*ASSIGNMENT*: Transcribe all data verbatim. Skip the pictures.

Top of TASK MATERIAL

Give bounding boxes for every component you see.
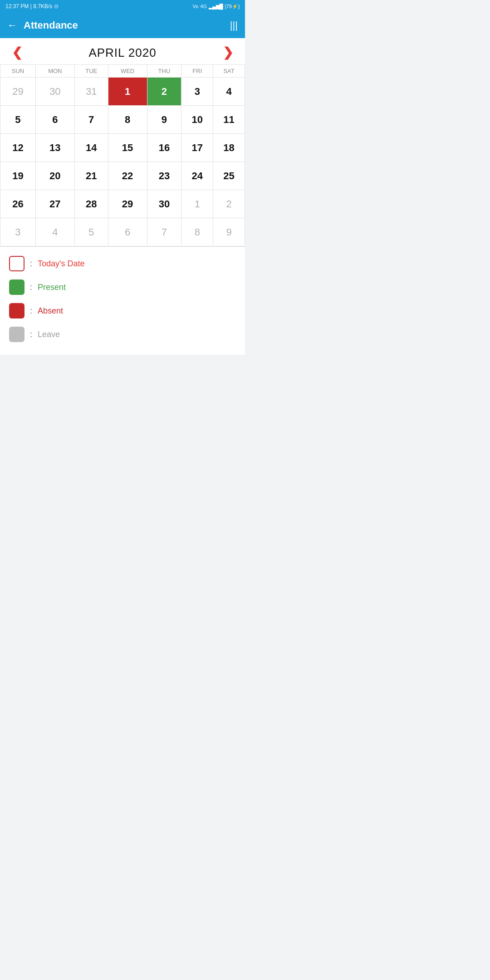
legend-item-absent: : Absent [9,303,236,318]
calendar-day[interactable]: 28 [74,190,108,218]
calendar-week-1: 567891011 [0,106,245,134]
next-month-button[interactable]: ❯ [218,44,238,61]
calendar-day[interactable]: 30 [147,190,181,218]
calendar-day[interactable]: 16 [147,134,181,162]
legend-colon-today: : [30,259,32,269]
bottom-whitespace [0,355,245,672]
day-header-thu: THU [147,65,181,78]
day-header-fri: FRI [181,65,213,78]
calendar-day[interactable]: 2 [213,190,245,218]
calendar-day[interactable]: 11 [213,106,245,134]
calendar-day[interactable]: 29 [108,190,147,218]
calendar-day[interactable]: 22 [108,162,147,190]
calendar-day[interactable]: 7 [147,218,181,246]
calendar-week-0: 2930311234 [0,78,245,106]
leave-color-box [9,327,24,342]
calendar-week-2: 12131415161718 [0,134,245,162]
today-label: Today's Date [38,259,85,269]
day-header-sat: SAT [213,65,245,78]
day-header-wed: WED [108,65,147,78]
legend: : Today's Date : Present : Absent : Leav… [0,246,245,355]
calendar-day[interactable]: 14 [74,134,108,162]
calendar-day[interactable]: 29 [0,78,36,106]
calendar-day[interactable]: 3 [181,78,213,106]
status-time: 12:37 PM | 8.7KB/s ⊙ [5,3,59,10]
legend-colon-absent: : [30,306,32,316]
calendar-day[interactable]: 26 [0,190,36,218]
calendar-day[interactable]: 8 [181,218,213,246]
calendar-header: SUNMONTUEWEDTHUFRISAT [0,65,245,78]
calendar-day[interactable]: 24 [181,162,213,190]
battery-icon: [79⚡] [225,4,240,10]
day-header-sun: SUN [0,65,36,78]
calendar-day[interactable]: 31 [74,78,108,106]
leave-label: Leave [38,330,60,339]
signal-icon: ▂▄▆█ [209,4,223,10]
chart-icon[interactable]: ||| [230,20,238,31]
prev-month-button[interactable]: ❮ [7,44,27,61]
calendar-day[interactable]: 27 [35,190,74,218]
calendar-day[interactable]: 12 [0,134,36,162]
calendar-week-3: 19202122232425 [0,162,245,190]
calendar-grid: SUNMONTUEWEDTHUFRISAT 293031123456789101… [0,64,245,246]
calendar-day[interactable]: 10 [181,106,213,134]
main-content: ❮ APRIL 2020 ❯ SUNMONTUEWEDTHUFRISAT 293… [0,38,245,355]
status-bar: 12:37 PM | 8.7KB/s ⊙ Vo 4G ▂▄▆█ [79⚡] [0,0,245,13]
calendar-day[interactable]: 4 [35,218,74,246]
calendar-day[interactable]: 9 [147,106,181,134]
page-title: Attendance [24,20,230,31]
absent-label: Absent [38,306,63,316]
calendar-day[interactable]: 20 [35,162,74,190]
back-button[interactable]: ← [7,20,17,31]
calendar-day[interactable]: 1 [181,190,213,218]
calendar-day[interactable]: 1 [108,78,147,106]
day-header-tue: TUE [74,65,108,78]
calendar-day[interactable]: 13 [35,134,74,162]
calendar-day[interactable]: 18 [213,134,245,162]
calendar-day[interactable]: 7 [74,106,108,134]
calendar-navigation: ❮ APRIL 2020 ❯ [0,38,245,64]
calendar-day[interactable]: 25 [213,162,245,190]
legend-colon-leave: : [30,330,32,339]
network-icon: 4G [200,4,207,9]
calendar-day[interactable]: 5 [74,218,108,246]
calendar-day[interactable]: 8 [108,106,147,134]
present-color-box [9,279,24,295]
calendar-day[interactable]: 4 [213,78,245,106]
absent-color-box [9,303,24,318]
calendar-month-year: APRIL 2020 [88,46,156,60]
calendar-day[interactable]: 30 [35,78,74,106]
legend-item-present: : Present [9,279,236,295]
calendar-day[interactable]: 3 [0,218,36,246]
calendar-week-4: 262728293012 [0,190,245,218]
legend-item-today: : Today's Date [9,256,236,271]
volte-icon: Vo [192,4,198,9]
calendar-day[interactable]: 21 [74,162,108,190]
calendar-day[interactable]: 6 [108,218,147,246]
calendar-day[interactable]: 9 [213,218,245,246]
calendar-day[interactable]: 23 [147,162,181,190]
app-bar: ← Attendance ||| [0,13,245,38]
calendar-week-5: 3456789 [0,218,245,246]
calendar-day[interactable]: 6 [35,106,74,134]
legend-colon-present: : [30,283,32,292]
calendar-day[interactable]: 15 [108,134,147,162]
present-label: Present [38,283,66,292]
calendar-day[interactable]: 5 [0,106,36,134]
day-header-mon: MON [35,65,74,78]
status-icons: Vo 4G ▂▄▆█ [79⚡] [192,4,240,10]
today-color-box [9,256,24,271]
legend-item-leave: : Leave [9,327,236,342]
calendar-day[interactable]: 19 [0,162,36,190]
calendar-day[interactable]: 2 [147,78,181,106]
calendar-day[interactable]: 17 [181,134,213,162]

Bottom of TASK MATERIAL

*WRITTEN RESPONSE*:
Give bounding boxes for every component you see.
legend-item-absent: : Absent [9,303,236,318]
calendar-day[interactable]: 28 [74,190,108,218]
calendar-week-1: 567891011 [0,106,245,134]
next-month-button[interactable]: ❯ [218,44,238,61]
calendar-day[interactable]: 30 [147,190,181,218]
calendar-day[interactable]: 16 [147,134,181,162]
legend-colon-today: : [30,259,32,269]
bottom-whitespace [0,355,245,672]
day-header-thu: THU [147,65,181,78]
day-header-fri: FRI [181,65,213,78]
calendar-day[interactable]: 2 [213,190,245,218]
calendar-day[interactable]: 11 [213,106,245,134]
calendar-day[interactable]: 29 [108,190,147,218]
calendar-day[interactable]: 22 [108,162,147,190]
calendar-day[interactable]: 7 [147,218,181,246]
calendar-week-0: 2930311234 [0,78,245,106]
leave-color-box [9,327,24,342]
calendar-week-2: 12131415161718 [0,134,245,162]
today-label: Today's Date [38,259,85,269]
day-header-sat: SAT [213,65,245,78]
day-header-wed: WED [108,65,147,78]
legend: : Today's Date : Present : Absent : Leav… [0,246,245,355]
calendar-day[interactable]: 14 [74,134,108,162]
calendar-day[interactable]: 29 [0,78,36,106]
calendar-day[interactable]: 3 [181,78,213,106]
status-time: 12:37 PM | 8.7KB/s ⊙ [5,3,59,10]
legend-colon-absent: : [30,306,32,316]
calendar-day[interactable]: 26 [0,190,36,218]
calendar-day[interactable]: 8 [181,218,213,246]
calendar-header: SUNMONTUEWEDTHUFRISAT [0,65,245,78]
calendar-day[interactable]: 24 [181,162,213,190]
battery-icon: [79⚡] [225,4,240,10]
day-header-sun: SUN [0,65,36,78]
calendar-day[interactable]: 31 [74,78,108,106]
leave-label: Leave [38,330,60,339]
signal-icon: ▂▄▆█ [209,4,223,10]
chart-icon[interactable]: ||| [230,20,238,31]
prev-month-button[interactable]: ❮ [7,44,27,61]
calendar-day[interactable]: 27 [35,190,74,218]
calendar-day[interactable]: 12 [0,134,36,162]
calendar-week-3: 19202122232425 [0,162,245,190]
calendar-grid: SUNMONTUEWEDTHUFRISAT 293031123456789101… [0,64,245,246]
calendar-day[interactable]: 10 [181,106,213,134]
main-content: ❮ APRIL 2020 ❯ SUNMONTUEWEDTHUFRISAT 293… [0,38,245,355]
status-bar: 12:37 PM | 8.7KB/s ⊙ Vo 4G ▂▄▆█ [79⚡] [0,0,245,13]
calendar-day[interactable]: 4 [35,218,74,246]
calendar-day[interactable]: 9 [147,106,181,134]
page-title: Attendance [24,20,230,31]
absent-label: Absent [38,306,63,316]
calendar-day[interactable]: 20 [35,162,74,190]
back-button[interactable]: ← [7,20,17,31]
calendar-day[interactable]: 1 [181,190,213,218]
calendar-day[interactable]: 1 [108,78,147,106]
day-header-tue: TUE [74,65,108,78]
calendar-day[interactable]: 13 [35,134,74,162]
calendar-day[interactable]: 18 [213,134,245,162]
calendar-day[interactable]: 7 [74,106,108,134]
calendar-navigation: ❮ APRIL 2020 ❯ [0,38,245,64]
calendar-day[interactable]: 25 [213,162,245,190]
legend-colon-leave: : [30,330,32,339]
network-icon: 4G [200,4,207,9]
calendar-day[interactable]: 5 [74,218,108,246]
calendar-day[interactable]: 8 [108,106,147,134]
present-color-box [9,279,24,295]
calendar-day[interactable]: 4 [213,78,245,106]
absent-color-box [9,303,24,318]
calendar-month-year: APRIL 2020 [88,46,156,60]
calendar-day[interactable]: 30 [35,78,74,106]
legend-item-present: : Present [9,279,236,295]
calendar-day[interactable]: 3 [0,218,36,246]
calendar-week-4: 262728293012 [0,190,245,218]
legend-item-today: : Today's Date [9,256,236,271]
volte-icon: Vo [192,4,198,9]
calendar-day[interactable]: 21 [74,162,108,190]
calendar-day[interactable]: 6 [108,218,147,246]
calendar-day[interactable]: 9 [213,218,245,246]
calendar-day[interactable]: 23 [147,162,181,190]
app-bar: ← Attendance ||| [0,13,245,38]
calendar-week-5: 3456789 [0,218,245,246]
calendar-day[interactable]: 6 [35,106,74,134]
legend-colon-present: : [30,283,32,292]
calendar-day[interactable]: 15 [108,134,147,162]
present-label: Present [38,283,66,292]
calendar-day[interactable]: 5 [0,106,36,134]
day-header-mon: MON [35,65,74,78]
status-icons: Vo 4G ▂▄▆█ [79⚡] [192,4,240,10]
today-color-box [9,256,24,271]
legend-item-leave: : Leave [9,327,236,342]
calendar-day[interactable]: 19 [0,162,36,190]
calendar-day[interactable]: 2 [147,78,181,106]
calendar-day[interactable]: 17 [181,134,213,162]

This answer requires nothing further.